La disparition des abeilles menace l'homme
Depuis 20 ans, les colonies d'abeilles sont victimes d'une mortalité très importante. Selon les scientifiques, plusieurs facteurs sont en cause : les insecticides massivement utilisés dans les champs, mais aussi la fragilité des variétés d'abeilles les plus utilisées face aux maladies.
Au-delà du miel, dont la production a fortement chuté à travers le monde, c'est une grande partie de notre alimentation qui est menacée.
En passant de fleur en fleur, les abeilles transportent sur leurs pattes des milliers de grains de pollen.

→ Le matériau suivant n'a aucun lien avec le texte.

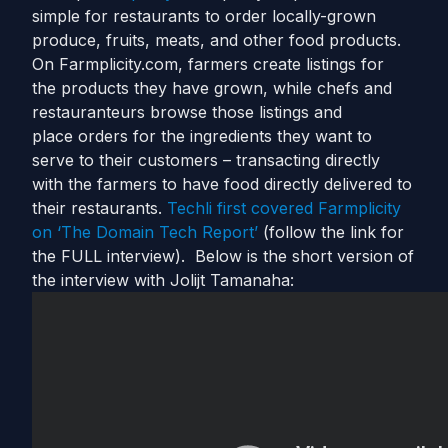
simple for restaurants to order locally-grown
produce, fruits, meats, and other food products.
On Farmplicity.com, farmers create listings for
the products they have grown, while chefs and
restauranteurs browse those listings and
place orders for the ingredients they want to
serve to their customers – transacting directly
with the farmers to have food directly delivered to
their restaurants.
Techli first covered Farmplicity
on ‘The Domain Tech Report’
(follow the link for
the FULL interview). Below is the short version of
the interview with Jolijt Tamanaha:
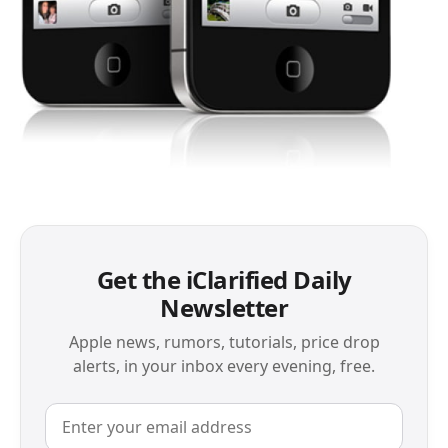
Get the iClarified Daily
Newsletter
Apple news, rumors, tutorials, price drop
alerts, in your inbox every evening, free.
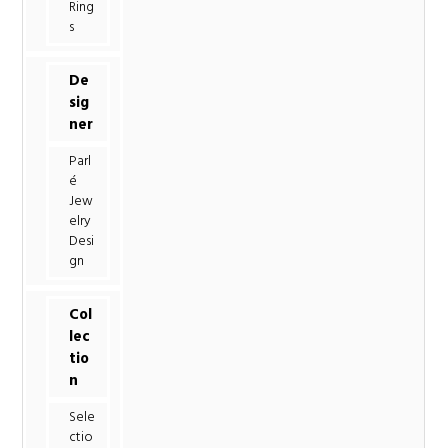
Ring
s
De
sig
ner
Parl
é
Jew
elry
Desi
gn
Col
lec
tio
n
Sele
ctio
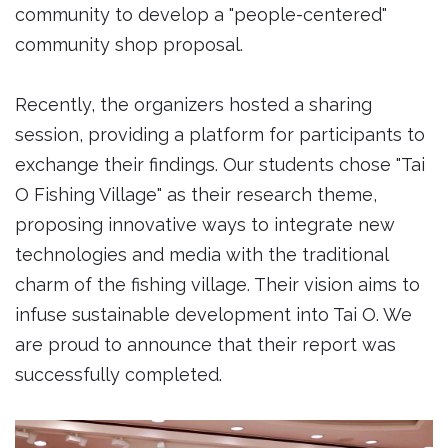
community to develop a "people-centered"
community shop proposal.
Recently, the organizers hosted a sharing
session, providing a platform for participants to
exchange their findings. Our students chose "Tai
O Fishing Village" as their research theme,
proposing innovative ways to integrate new
technologies and media with the traditional
charm of the fishing village. Their vision aims to
infuse sustainable development into Tai O. We
are proud to announce that their report was
successfully completed.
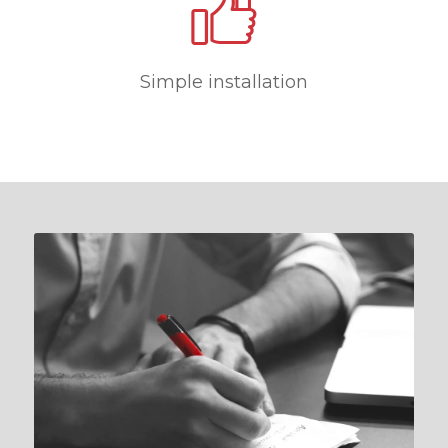
Simple installation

Ces grains vont féconder d'autres fleurs qui, ainsi, pourront se transformer en fruits. Sans abeilles, pas de pollinisation, et sans pollinisation, plus de fruits et de légumes : ainsi, dans les vergers californiens innondés de pesticides, les arboriculteurs sont obligés d'importer des ruches durant la floraison, tous les insectes pollinisateurs locaux ayant disparu.

Une vie de reine
La reine, qui se distingue par sa grande taille, est la mère de toute la ruche. Nourrie par les butineuses, elle passe sa vie à pondre. Selon la période et l'endroit où elle pond, naîtront soit des ouvrières, soit des faux-bourdons, soit de futures reines qui la remplaceront si elle vient à mourir.

Un nuage d'abeilles
Au mois de mai, la vieille reine laisse éclore une nouvelle reine dans la ruche puis, à la tête d'une partie des ouvrières, part en quête d'un nouveau site afin d'y établir une nouvelle colonie. C'est alors un véritable nuage d'abeilles qui prend son envol pour un voyage de quelques kilomètres appelé essaimage. Durant ces quelques heures, les abeilles ne piquent pas : certains apiculteurs n'hésitent pas à se faire alors une véritable barbe d'abeilles !

Les trésors de la ruche
Le miel est le fruit du mélange du nectar des fleurs récolté par les abeilles et de leur salive. Il est stocké dans les alvéoles en cire de la ruche qui, une fois pleines, sont bouchées par un opercule. La chaleur maintenue par les abeilles permet d'en évaporer peu à peu l'humidité : le miel pourra ensuite se conserver plusieurs années sans y ajouter d'autres produits.
Dans la nature, le miel sert de nourriture aux abeilles durant l'hiver : c'est en quelque sorte leur grenier ! Quand l'homme prend ce miel, il doit en laisser suffisamment à la ruche sous peine de la voir mourir de faim durant la mauvaise saison. De nombreux apiculteurs récoltent l'intégralité du miel disponible et fournissent en échange un mélange sucré de remplacement.
Les abeilles fabriquent également d'autres produits : la cire, qui sert à fabriquer les rayons, la gelée royale, utilisée exclusivement pour nourrir les larves des futures reines, et la propolis, une sorte de résine très dure qui permet aux abeilles de boucher les trous qui les gênent.
L'homme utilise, depuis la nuit des temps, des bougies à base de cire d'abeilles pour s'éclairer et consomme la propolis et la gelée royale dont les vertus pour la santé sont très nombreuses.